Senior Columns Editor Alissa McElreath shares, “I finished reading Moira Crone’s The Ice Garden on a recent Sunday night, when I was so sleepy I could barely stay focused on the page—but I knew I needed to finish, because I needed to lay the story to rest, and to be assured that the ending I thought was coming wasn’t. The Ice Garden is one of those rare books that combines psychological drama with lyrical prose and begs for a second read—to be truly able to savor Crone’s craft. At first glance, this novel is an improbable pick for an Essential Reading choice centered around the theme ‘Mother’s Day.’ It is a chilling and dark coming-of-age story set in the South of the 1960s and is narrated by ten-year-old Claire McKenzie. Claire grows up almost as an orphan, in a house with a mother who is battling mental illness—and whose recent pregnancy and delivery unleashes it in devastating ways—and a weak and emotionally blind father who is so obsessed with his wife’s physical beauty that he is unable to see the decay underneath.

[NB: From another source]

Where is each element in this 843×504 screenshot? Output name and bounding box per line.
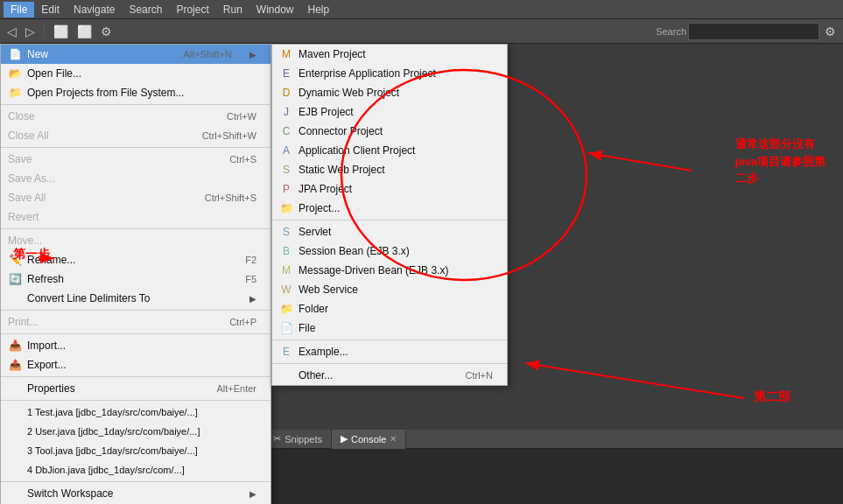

“Diana McKenzie is cold and cruel towards the new baby, nicknamed Sweetie by Claire, and her actions are dangerous and border on the criminal: giving the baby a scalding drink to sip, keeping her in a room so cold her lips turn blue, or putting her alone into a bathtub and leaving the water running. Claire is extremely devoted to and protective of her baby sister. Projecting her own feelings of neglect and rejection onto Sweetie, she hopes she can give her the love that her mother is unable to provide; indeed, one of the great tragedies in the novel is that she proves time and again to be a better mother to Sweetie than Diana. Yet despite how terrified we feel for Sweetie and Claire, it is hard not to feel compassion and empathy for Diana, who is trapped in her own, private hell—caught between living up to her husband’s idolization of her superficial beauty, and the restrictive Southern expectations of how she must behave as a wife and mother.”